**Work required:**
The goal is a clean copy of all the data below, with pictures dropped and everything else retyped exactly.

[The data — start]

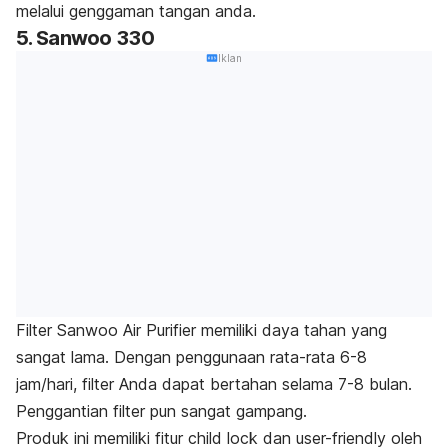
melalui genggaman tangan anda.
5. Sanwoo 330
Iklan
Filter Sanwoo Air Purifier memiliki daya tahan yang
sangat lama. Dengan penggunaan rata-rata 6-8
jam/hari, filter Anda dapat bertahan selama 7-8 bulan.
Penggantian filter pun sangat gampang.
Produk ini memiliki fitur
child lock
dan
user-friendly
oleh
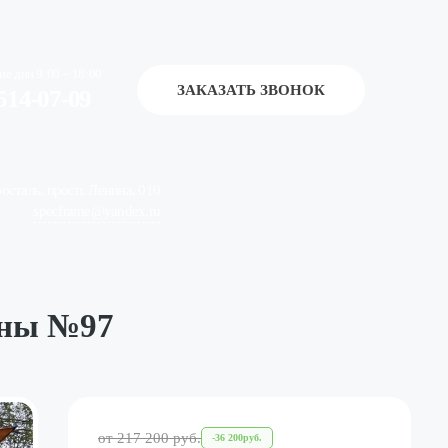
ие дни 9:00 – 18:00
ЗАКАЗАТЬ ЗВОНОК
514-07-09
росталь, просп. Ленина, 010
specframe@yandex.ru
ины №97
от
217 200
руб.
-
36 200
руб.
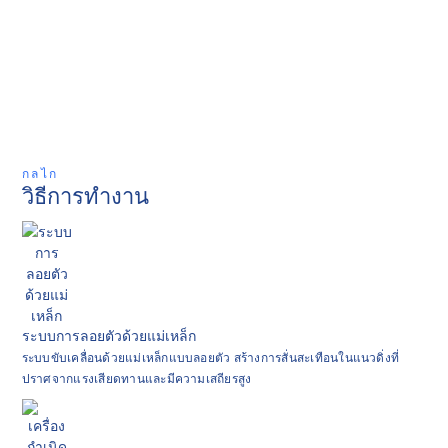
กลไก
วิธีการทำงาน
ระบบการลอยตัวด้วยแม่เหล็ก
ระบบขับเคลื่อนด้วยแม่เหล็กแบบลอยตัว สร้างการสั่นสะเทือนในแนวดิ่งที่
ปราศจากแรงเสียดทานและมีความเสถียรสูง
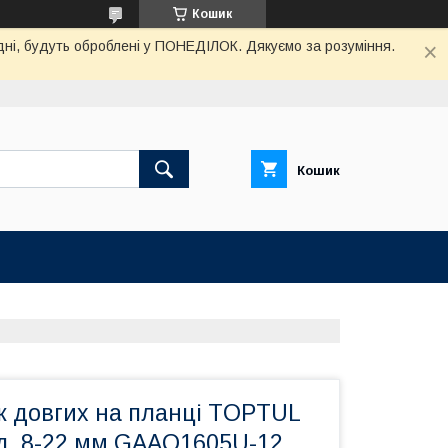
Кошик
дні, будуть оброблені у ПОНЕДІЛОК. Дякуємо за розуміння.
Кошик
к довгих на планці TOPTUL
9ед. 8-22 мм GAAQ1605U-12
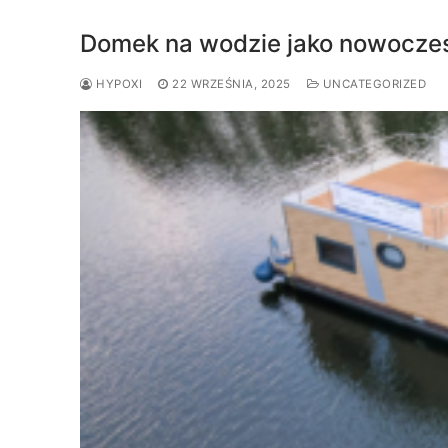
Domek na wodzie jako nowoczesn
HYPOXI
22 WRZEŚNIA, 2025
UNCATEGORIZED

[The data — finish]

**Exercise answer:**
melalui genggaman tangan anda.
5. Sanwoo 330
Iklan
Filter Sanwoo Air Purifier memiliki daya tahan yang
sangat lama. Dengan penggunaan rata-rata 6-8
jam/hari, filter Anda dapat bertahan selama 7-8 bulan.
Penggantian filter pun sangat gampang.
Produk ini memiliki fitur
child lock
dan
user-friendly
oleh
ие дни 9:00 – 18:00
ЗАКАЗАТЬ ЗВОНОК
514-07-09
росталь, просп. Ленина, 010
specframe@yandex.ru
ины №97
от
217 200
руб.
-
36 200
руб.
กลไก
วิธีการทำงาน
ระบบการลอยตัวด้วยแม่เหล็ก
ระบบขับเคลื่อนด้วยแม่เหล็กแบบลอยตัว สร้างการสั่นสะเทือนในแนวดิ่งที่
ปราศจากแรงเสียดทานและมีความเสถียรสูง
Кошик
дні, будуть оброблені у ПОНЕДІЛОК. Дякуємо за розуміння.
Кошик
к довгих на планці TOPTUL
9ед. 8-22 мм GAAQ1605U-12
Domek na wodzie jako nowoczesn
HYPOXI
22 WRZEŚNIA, 2025
UNCATEGORIZED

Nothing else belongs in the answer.